Le désir est donc le processus qui assure l’émergence et la confirmation du sujet dans la reconnaissance ; elle assure une explication de lui-même comme puissance de nier. Le désir est en outre présenté comme structurant pour l’ensemble du projet de la Phénoménologie même s’il n’intervient qu’à partir de la section intitulée « la vérité et la certitude de soi-même » et qu’il est « supprimé » (aufgehoben) dans « domination et servitude ». « Parce que le désir est le principe de la réflexivité ou de la différence intérieure de soi et parce qu’il a comme but ultime l’intégration de toutes les relations extérieures dans des relations de différence intérieure, le désir forme la base expérimentale de ce projet d’ensemble de la Phénoménologie » (p. 69 ; c’est moi qui souligne) et « la sophistication du désir – l’inclusion de plus en plus large de ses buts intentionnels – constitue le principe du progrès dans la Phénoménologie » (p. 70).
Le lien entre le désir et le négatif est manifeste. Mais, c’est plus généralement la positivité du négatif et de la négation qui se fait jour et sur quoi insiste J. Butler : « le négatif est toujours et seulement utile – il n’est jamais une source d’affaiblissement définitif » (p. 44) ; « le négatif est aussi la liberté humaine, le désir humain, la possibilité de créer de nouveau. (…) Le non-actuel est en même temps le royaume du possible » (p. 89).[…]

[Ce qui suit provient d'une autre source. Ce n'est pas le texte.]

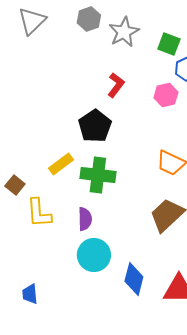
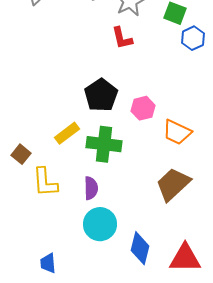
red L-shape: (116, 85) -> (122, 38), moved, turned 130
pink hexagon: (166, 95) -> (143, 108), moved
blue trapezoid: (30, 294) -> (48, 263), moved

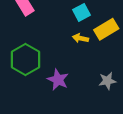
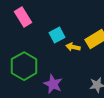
cyan square: (82, 12) -> (57, 35), moved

Lire Hegel en philosophe, ce que s’attache à faire J. Butler, c’est d’abord rompre avec un certain héritage – celui qui en ferait le représentant des philosophes de la conscience défendant l’autonomie et l’autosuffisance – pour retrouver le traitement singulier qu’il propose du négatif et la prise en compte de la fragilité intrinsèque du sujet, ce qui constituera la matière de la réflexion future de l’auteure. Lire Hegel en philosophe, cela consiste aussi à prendre en compte la philosophie post-hégélienne et notamment la critique à l’égard des notions de sujet et de désir.

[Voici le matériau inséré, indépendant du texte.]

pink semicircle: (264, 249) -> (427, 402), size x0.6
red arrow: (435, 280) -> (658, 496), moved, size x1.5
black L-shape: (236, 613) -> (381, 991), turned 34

Au terme de ce parcours critique, l’objectif que se donnait J. Butler au départ se trouve rempli : « retracer la dernière étape de la querelle de la philosophie avec l’impulsion vive, avec l’effort philosophique pour domestiquer le désir et en faire un modèle de la situation métaphysique (de l’homme), avec la lutte qui conduit à accepter le désir comme principe de dislocation métaphysique et de dissonance psychique, et l’effort pour déployer le désir en vue de disloquer et de faire échouer la métaphysique de l’identité » (p. 36), ce qui s’avère rigoureusement opposé à la relation constitutive que permettait le désir dans le contexte de la Phénoménologie, sans pour autant défendre une métaphysique de la présence et de l’identité. Le désir hégélien est à la fois destructeur et constructeur, il est constitutif pour un sujet qui s’éprouve aussi dans la fragilité et qui n’a rien de l’autonomie et de l’autosuffisance que les critiques françaises lui ont attribuées.[…]

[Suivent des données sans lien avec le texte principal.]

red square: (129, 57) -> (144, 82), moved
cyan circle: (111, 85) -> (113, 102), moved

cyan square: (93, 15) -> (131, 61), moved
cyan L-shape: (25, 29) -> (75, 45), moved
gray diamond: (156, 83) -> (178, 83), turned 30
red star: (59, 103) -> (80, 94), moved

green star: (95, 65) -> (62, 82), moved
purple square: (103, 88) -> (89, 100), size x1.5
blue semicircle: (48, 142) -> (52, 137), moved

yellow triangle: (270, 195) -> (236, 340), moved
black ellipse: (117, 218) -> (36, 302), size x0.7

Paradoxalement, c’est en effet dans sa lecture du texte hégélien que J. Butler forge la notion de vulnérabilité qui est le concept fondateur pour une rénovation de la reconnaissance sur de nouvelles bases. La notion de vulnérabilité, la critique de l’autonomie et de l’autosuffisance prêtées à tort au sujet hégélien fonde les bases d’une critique de la reconnaissance hégélienne et assure l’élaboration de l’un des concepts clé de la pensée butlerienne.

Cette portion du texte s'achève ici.